Die Mainzer Straße in Moskau

Die „Initiative Frauen für Momper“ lud den Möchtegern- Spitzenkandidaten der SPD zum Hexenfrühstück und schmierte ihm jede Menge Honig ums Maul  ■ Von Jeannette Goddar

Ihre Besen hatten sie im Schrank gelassen. Das „Hexenfrühstück“, zu dem der SPD- Möchtegern-Spitzenkandidat Walter Momper gestern eingeladen war, kam mehr einer Wahlkampfveranstaltung für das weibliche Geschlecht gleich. Erstaunlich war das nicht, hatte doch zu dieser ach so provokativen Veranstaltung die „Initiative Frauen für Momper“ geladen; Untertitel: „Frauenpolitik und Walter Momper“.
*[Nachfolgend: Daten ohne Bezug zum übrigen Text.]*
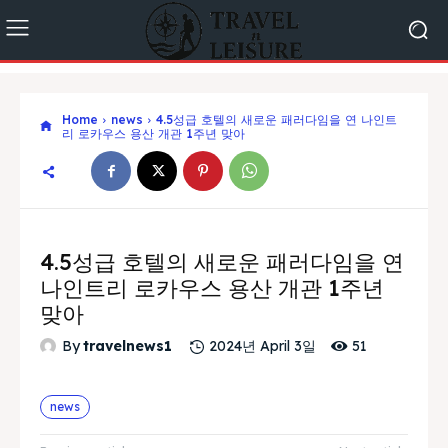
Home
news
4.5성급 호텔의 새로운 패러다임을 연 나인트
리 로카우스 용산 개관 1주년 맞아
4.5성급 호텔의 새로운 패러다임을 연
나인트리 로카우스 용산 개관 1주년
맞아
51
By
travelnews1
2024년 April 3일
news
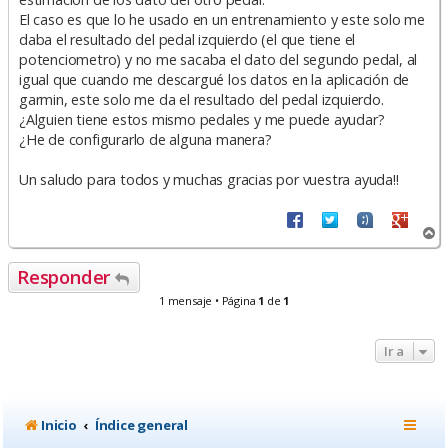
El caso es que lo he usado en un entrenamiento y este solo me
daba el resultado del pedal izquierdo (el que tiene el
potenciometro) y no me sacaba el dato del segundo pedal, al
igual que cuando me descargué los datos en la aplicación de
garmin, este solo me da el resultado del pedal izquierdo.
¿Alguien tiene estos mismo pedales y me puede ayudar?
¿He de configurarlo de alguna manera?
Un saludo para todos y muchas gracias por vuestra ayuda!!
A
r
r
Responder
i
b
1 mensaje • Página
1
de
1
a
Ir a
Inicio
Índice general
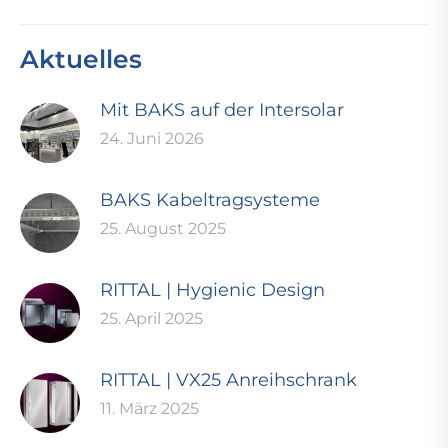
Aktuelles
Mit BAKS auf der Intersolar
24. Juni 2026
BAKS Kabeltragsysteme
25. August 2025
RITTAL | Hygienic Design
25. April 2025
RITTAL | VX25 Anreihschrank
11. März 2025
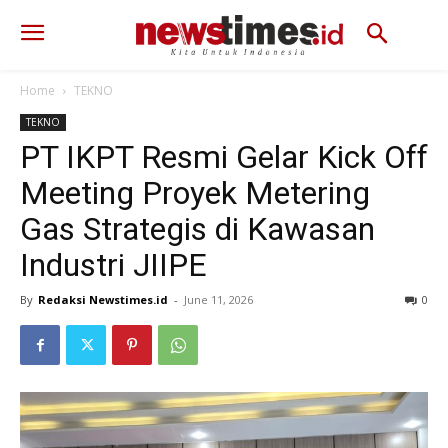
Home
TEKNO
TEKNO
PT IKPT Resmi Gelar Kick Off
Meeting Proyek Metering
Gas Strategis di Kawasan
Industri JIIPE
By
Redaksi Newstimes.id
-
June 11, 2026
66
0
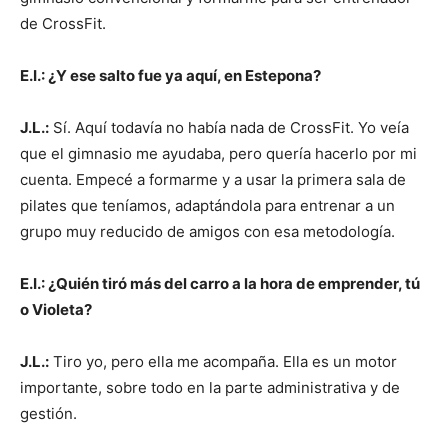
de CrossFit.
E.I.: ¿Y ese salto fue ya aquí, en Estepona?
J.L.:
Sí. Aquí todavía no había nada de CrossFit. Yo veía
que el gimnasio me ayudaba, pero quería hacerlo por mi
cuenta. Empecé a formarme y a usar la primera sala de
pilates que teníamos, adaptándola para entrenar a un
grupo muy reducido de amigos con esa metodología.
E.I.: ¿Quién tiró más del carro a la hora de emprender, tú
o Violeta?
J.L.:
Tiro yo, pero ella me acompaña. Ella es un motor
importante, sobre todo en la parte administrativa y de
gestión.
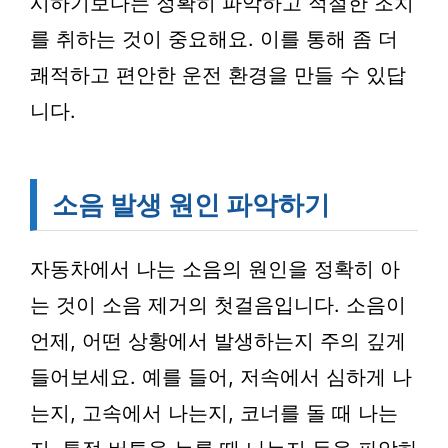
시하기보다는 정확히 파악하고 적절한 조치
를 취하는 것이 중요해요. 이를 통해 좀 더
쾌적하고 편안한 운전 환경을 만들 수 있답
니다.
소음 발생 원인 파악하기
자동차에서 나는 소음의 원인을 정확히 아
는 것이 소음 제거의 첫걸음입니다. 소음이
언제, 어떤 상황에서 발생하는지 주의 깊게
들어보세요. 예를 들어, 저속에서 심하게 나
는지, 고속에서 나는지, 코너를 돌 때 나는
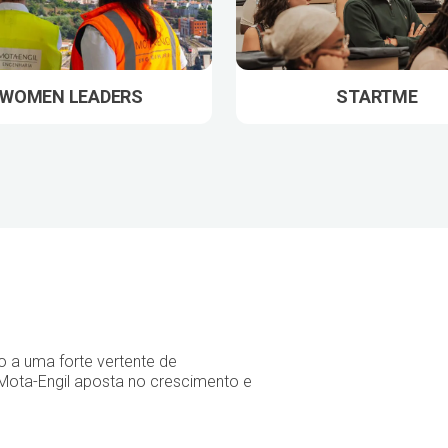
WOMEN LEADERS
STARTME
o a uma forte vertente de
Mota-Engil aposta no crescimento e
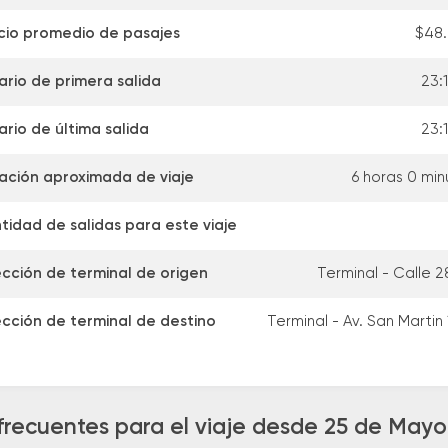
cio promedio de pasajes
$48
ario de primera salida
23:
ario de última salida
23:
ación aproximada de viaje
6 horas 0 min
tidad de salidas para este viaje
ección de terminal de origen
Terminal - Calle 2
ección de terminal de destino
Terminal - Av. San Martin
frecuentes para el viaje desde 25 de Mayo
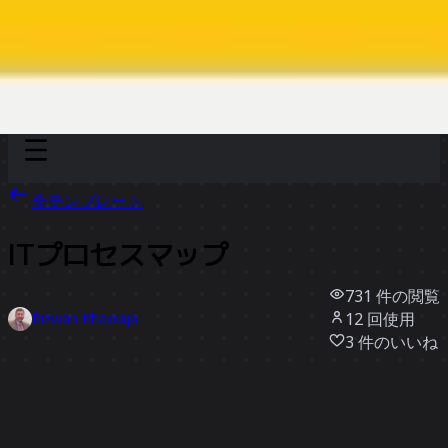
Discover
チーム別
サイズ別
全テンプレート
ITプロセスマップ
731
件の閲覧
12
回使用
Rizwan Khawaja
3
件のいいね
テンプレートを使う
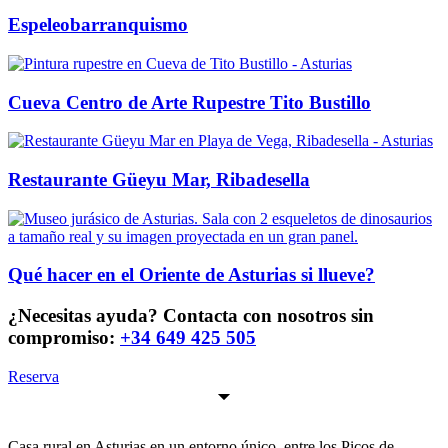
Espeleobarranquismo
Cueva Centro de Arte Rupestre Tito Bustillo
Restaurante Güeyu Mar, Ribadesella
Qué hacer en el Oriente de Asturias si llueve?
¿Necesitas ayuda? Contacta con nosotros sin
compromiso:
+34 649 425 505
Reserva
Casa rural en Asturias en un entorno único, entre los Picos de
Wahlkampfüblich wurde der Frühstücksgast kräftig umgarnt, gelobt und umworben. Eine wahre Welle von Parteieintritten von Frauen hätte seine Rückkehr in die Politik mit sich gebracht, erklärte Barbara Riedmüller-Seel, Moderatorin der Veranstaltung und vor Jahren Wissenschaftssenatorin in Mompers rot-grünem Senat. Spannende Frage an Momper: „Warst du überrascht darüber, oder hast du gedacht, klar, ich bin der Typ für die Frauen?“ Der Kandidat wußte nicht so recht, schätzte aber nicht ganz unmännlich, daß viele Frauen auf sein Durchsetzungsvermögen setzten. Frauenpolitisch könne man Walter Momper nicht viel vorwerfen, bemerkte eine Frau, „außer, daß er ein Mann ist“.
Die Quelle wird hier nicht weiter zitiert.